Kilo vermek için biraz araştırma yapmışsak bile: Tatlıdan uzak durmamız gerektiğini, aldığımız kalorinin harcadığımız kaloriden az olması, günde 3 litre su içmemiz, sağlıklı besinler ile beslenmemiz ve günde en az 45 dakika spor yapmamız gerektiğini artık hepimiz biliyoruz.
Neden diyeti bozuyoruz?
Gerek diyetisyenler gerek ise Diyete Başlıyorum gibi güvenilir internet siteleri bize bütün bu konular hakkında detaylı bilgiyi veriyorlar. Bilgi deryasının içinde yüzüyor olmamıza rağmen bir sebepten dolayı bildiklerimizi uygulamaya dökemiyoruz. Bilmek ve harekete geçmek arasındaki ince çizgi kimin kontrolünde? Ne oluyor da bazılarımız başarırken bazılarımız başaramıyor?
İnsan bio-psiko-sosyal bir varlıktır. Yani bizi harekete geçiren fizyolojimiz, psikolojimiz ve içinde bulunduğumuz sosyal çevredir. Bazılarımız doğduğumuz günden itibaren ince bir bedene sahibizdir ve kilo aldığımız zaman diğerlerinden daha kısa sürede kilo verme eğilimimiz vardır. Doğduklarında daha kilolu ve hep kilo problemi ile mücadele etmek zorunda kalanlara nazaran kilo vermek için daha kısa sürede harekete geçeriz bu fizyolojik özelliğimizden dolayı.

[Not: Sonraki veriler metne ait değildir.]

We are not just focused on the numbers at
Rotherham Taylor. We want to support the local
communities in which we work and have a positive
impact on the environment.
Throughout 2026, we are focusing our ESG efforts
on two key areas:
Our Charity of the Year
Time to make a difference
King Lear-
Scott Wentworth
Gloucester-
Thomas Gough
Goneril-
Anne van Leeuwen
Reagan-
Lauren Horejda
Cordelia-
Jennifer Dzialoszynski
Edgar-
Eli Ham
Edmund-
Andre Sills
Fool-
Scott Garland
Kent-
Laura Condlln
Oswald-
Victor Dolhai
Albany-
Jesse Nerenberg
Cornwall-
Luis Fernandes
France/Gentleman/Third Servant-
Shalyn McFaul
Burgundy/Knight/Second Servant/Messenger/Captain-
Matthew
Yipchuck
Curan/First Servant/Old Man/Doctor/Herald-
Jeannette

Dış etkenler kilo vermeyi engeller mi?
Bazen hayatımızdaki biri bize öyle bir laf eder ki tüm ruhumuz paramparça olur ve kendimizi berbat hissederiz ve o anda tüm dünyaya haykırırız “YETER ARTIK, tüm hayatım boyunca bana yapamayacağımı söyleyen ANNE / BABA / EŞ / ARKADAŞ senin söylediklerinin kölesi olmaktan vazgeçip kendi varlığımı seçiyorum ”diye. Bu cümleyi tüm benliğimiz ile hissettiğimiz anda mücadeleye başlamak için hazırızdır artık.
Kilo vermekle en başta kendi varlığımızı, kendimize ve topluma ispat etmiş oluruz yani ÖZGÜR OLURUZ. Özgürlük kulağa hoş gelen, aydınlık ve herkesin istediği bir kavram gibi görünse de özgürlüğün bir yanı çok karanlıktır. Özgürlük içinde kendine yatırımı, seçim yapma hakkını barındırır bu da sorumluluk alma ve beraberinde eleştirilme, kaybetme korkuları ile baş başa kalmak demektir bizim için.